Figure 6 Profile of human lymphocytes in the spleen of tumor-bearing humanized mise. (A) Typical patterns of human lymphocytes in the NOG-hIL-4-Tg mouse spleen. Cells were gated as shown in Supplementary Figure S1. The gated fractions are shown above each panel. Vertical and horizontal lines represent the markers analyzed using flow cytometry. (B) Box-and-whisker plots of lymphocyte subsets. *P < 0.05; **P < 0.01 (one-way analysis of variance or Student’s t-test) (PBS [n = 11], ATZ [n = 9], Lipo-P4 [n = 7], Lipo-Emp [n = 3]). ATZ [A], atezolizumab; Lipo-Emp, empty liposome; Lipo-anti-PD-L1-P4 (Lipo-P4), liposome-encapsulated anti-programmed death ligand 1 antibody-conjugated P4; MA, MDA-MB-231 cells transplanted with atezolizumab; ME, MDA-MB-231 cells transplanted with Lipo-Emp; ML, MDA-MB-231 cells transplanted with Lipo-anti-PD-L1-P4; MP, MDA-MB-231 cells transplanted with PBS; PBS [P], phosphate-buffered saline.

TABLE 1

Table 1 Proportion of human lymphocyte subsets in the tumor-bearing humanized mouse.

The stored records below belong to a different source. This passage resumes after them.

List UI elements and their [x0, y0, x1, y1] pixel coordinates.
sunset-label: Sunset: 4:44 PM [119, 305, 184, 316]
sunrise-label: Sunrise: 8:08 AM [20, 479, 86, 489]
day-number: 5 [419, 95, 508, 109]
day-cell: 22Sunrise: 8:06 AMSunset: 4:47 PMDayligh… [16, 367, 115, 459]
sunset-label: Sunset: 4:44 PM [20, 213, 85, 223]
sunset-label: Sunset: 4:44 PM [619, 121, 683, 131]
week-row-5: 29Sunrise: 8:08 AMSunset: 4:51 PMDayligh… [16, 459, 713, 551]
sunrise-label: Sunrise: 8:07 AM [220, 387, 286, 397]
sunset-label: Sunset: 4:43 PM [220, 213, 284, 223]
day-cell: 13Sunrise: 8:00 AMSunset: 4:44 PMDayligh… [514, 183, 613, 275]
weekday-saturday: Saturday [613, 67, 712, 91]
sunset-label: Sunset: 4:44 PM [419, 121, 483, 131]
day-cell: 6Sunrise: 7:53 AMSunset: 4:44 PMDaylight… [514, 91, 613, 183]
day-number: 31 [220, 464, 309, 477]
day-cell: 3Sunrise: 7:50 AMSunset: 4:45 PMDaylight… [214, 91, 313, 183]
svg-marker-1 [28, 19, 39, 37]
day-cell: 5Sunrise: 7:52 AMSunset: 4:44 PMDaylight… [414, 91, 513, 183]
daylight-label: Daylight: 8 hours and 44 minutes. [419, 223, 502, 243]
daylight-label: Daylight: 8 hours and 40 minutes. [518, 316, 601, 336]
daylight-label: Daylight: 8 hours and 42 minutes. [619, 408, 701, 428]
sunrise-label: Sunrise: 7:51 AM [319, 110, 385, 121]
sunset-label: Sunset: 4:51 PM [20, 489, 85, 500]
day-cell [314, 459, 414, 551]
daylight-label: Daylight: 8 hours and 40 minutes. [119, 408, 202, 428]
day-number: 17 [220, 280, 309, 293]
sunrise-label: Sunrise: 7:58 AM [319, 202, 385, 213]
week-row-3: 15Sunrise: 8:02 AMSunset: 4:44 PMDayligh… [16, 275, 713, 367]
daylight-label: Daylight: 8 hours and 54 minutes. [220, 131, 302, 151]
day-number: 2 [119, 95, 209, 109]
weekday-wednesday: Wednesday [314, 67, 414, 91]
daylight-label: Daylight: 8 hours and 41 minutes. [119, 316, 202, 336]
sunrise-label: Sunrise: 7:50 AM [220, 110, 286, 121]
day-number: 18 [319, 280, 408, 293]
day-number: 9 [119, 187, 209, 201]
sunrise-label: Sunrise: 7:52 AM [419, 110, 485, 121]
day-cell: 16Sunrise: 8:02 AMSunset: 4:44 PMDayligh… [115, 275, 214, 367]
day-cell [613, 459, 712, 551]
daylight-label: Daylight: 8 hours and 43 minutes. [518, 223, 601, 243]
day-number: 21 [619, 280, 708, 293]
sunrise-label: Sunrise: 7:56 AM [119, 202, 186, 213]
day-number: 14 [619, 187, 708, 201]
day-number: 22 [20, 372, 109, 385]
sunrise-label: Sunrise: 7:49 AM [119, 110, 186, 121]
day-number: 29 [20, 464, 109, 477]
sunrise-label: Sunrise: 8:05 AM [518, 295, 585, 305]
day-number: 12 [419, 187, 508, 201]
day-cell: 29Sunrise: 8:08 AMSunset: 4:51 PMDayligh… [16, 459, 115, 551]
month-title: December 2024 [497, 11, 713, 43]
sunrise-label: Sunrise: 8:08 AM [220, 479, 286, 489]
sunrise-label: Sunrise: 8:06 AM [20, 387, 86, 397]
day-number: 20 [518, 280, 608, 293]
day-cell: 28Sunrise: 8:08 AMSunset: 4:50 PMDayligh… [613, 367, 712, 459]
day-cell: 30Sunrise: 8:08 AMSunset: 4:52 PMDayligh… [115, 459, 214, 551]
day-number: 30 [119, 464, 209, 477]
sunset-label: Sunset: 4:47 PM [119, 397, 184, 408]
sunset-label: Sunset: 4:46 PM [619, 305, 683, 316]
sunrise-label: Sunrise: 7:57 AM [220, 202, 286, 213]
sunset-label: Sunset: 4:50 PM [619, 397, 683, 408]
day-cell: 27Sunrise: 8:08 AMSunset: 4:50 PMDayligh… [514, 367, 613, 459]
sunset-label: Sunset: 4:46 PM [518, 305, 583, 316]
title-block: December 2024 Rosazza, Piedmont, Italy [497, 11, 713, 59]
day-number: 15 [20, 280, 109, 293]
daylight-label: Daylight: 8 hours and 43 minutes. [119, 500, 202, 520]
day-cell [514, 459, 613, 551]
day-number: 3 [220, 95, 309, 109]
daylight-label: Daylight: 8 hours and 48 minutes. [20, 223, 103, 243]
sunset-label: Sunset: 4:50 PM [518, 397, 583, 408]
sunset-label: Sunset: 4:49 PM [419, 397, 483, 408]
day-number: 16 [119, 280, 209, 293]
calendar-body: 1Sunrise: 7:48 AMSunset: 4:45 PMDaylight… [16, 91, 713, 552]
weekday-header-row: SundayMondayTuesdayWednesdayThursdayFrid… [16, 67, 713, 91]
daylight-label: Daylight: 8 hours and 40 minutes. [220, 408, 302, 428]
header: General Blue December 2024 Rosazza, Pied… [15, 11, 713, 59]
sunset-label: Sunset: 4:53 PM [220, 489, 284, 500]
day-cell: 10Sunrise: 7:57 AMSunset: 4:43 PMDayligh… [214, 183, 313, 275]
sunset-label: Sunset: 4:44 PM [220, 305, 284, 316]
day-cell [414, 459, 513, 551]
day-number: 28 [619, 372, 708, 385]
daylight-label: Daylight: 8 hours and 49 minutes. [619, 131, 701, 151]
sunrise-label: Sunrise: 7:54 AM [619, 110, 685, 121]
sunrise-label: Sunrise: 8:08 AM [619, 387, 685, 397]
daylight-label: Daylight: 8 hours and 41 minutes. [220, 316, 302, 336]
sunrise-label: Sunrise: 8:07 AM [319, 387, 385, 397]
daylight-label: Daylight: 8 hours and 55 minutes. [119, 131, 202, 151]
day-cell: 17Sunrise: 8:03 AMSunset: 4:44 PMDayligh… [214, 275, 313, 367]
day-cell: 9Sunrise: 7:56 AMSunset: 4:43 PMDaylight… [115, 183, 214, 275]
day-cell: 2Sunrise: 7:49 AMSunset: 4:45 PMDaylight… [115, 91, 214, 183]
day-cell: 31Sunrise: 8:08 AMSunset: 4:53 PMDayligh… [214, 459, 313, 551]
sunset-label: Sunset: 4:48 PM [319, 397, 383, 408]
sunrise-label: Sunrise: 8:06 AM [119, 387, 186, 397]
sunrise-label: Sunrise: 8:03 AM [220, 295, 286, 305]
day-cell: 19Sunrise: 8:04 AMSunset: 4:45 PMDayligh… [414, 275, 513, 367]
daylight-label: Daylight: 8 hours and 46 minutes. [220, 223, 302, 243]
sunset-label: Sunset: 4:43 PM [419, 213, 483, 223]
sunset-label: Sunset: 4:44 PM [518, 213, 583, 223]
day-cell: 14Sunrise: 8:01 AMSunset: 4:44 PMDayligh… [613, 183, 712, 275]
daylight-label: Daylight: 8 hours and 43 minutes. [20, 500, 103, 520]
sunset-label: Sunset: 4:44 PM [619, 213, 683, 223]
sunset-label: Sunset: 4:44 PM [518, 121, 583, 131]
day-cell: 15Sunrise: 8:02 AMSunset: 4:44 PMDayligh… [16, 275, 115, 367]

3.5 Lipo-anti-PD-L1-P4 suppresses the growth of PD-L1-expressing tumor cells

Next, we used our novel tumor-bearing humanized mouse model to examine the effects of Lipo-anti-PD-L1-P4 on the tumor size and immunity. We also injected empty liposomes into tumor-bearing humanized mice to determine whether tumor growth was suppressed because liposomes themselves may have an adjuvant effect. Tumor size did not differ significantly among the control (PBS), atezolizumab-treated, Lipo-anti-PD-L1-P4-treated, and empty liposome-treated groups in the first week. Thereafter, tumor growth was suppressed in the Lipo-anti-PD-L1-P4-treated group compared with that in the other groups. After four weeks, the tumor size in the Lipo-anti-PD-L1-P4-treated group was significantly smaller than that in the other three groups. The empty liposome group showed similar kinetics as the atezolizumab-treated group, suggesting that the anticancer effect of empty liposomes was induced mainly by atezolizumab. In the atezolizumab and empty liposome groups, tumor growth was initially suppressed; however, after four weeks, the tumor size was the same as that in the control group (Figure 5B).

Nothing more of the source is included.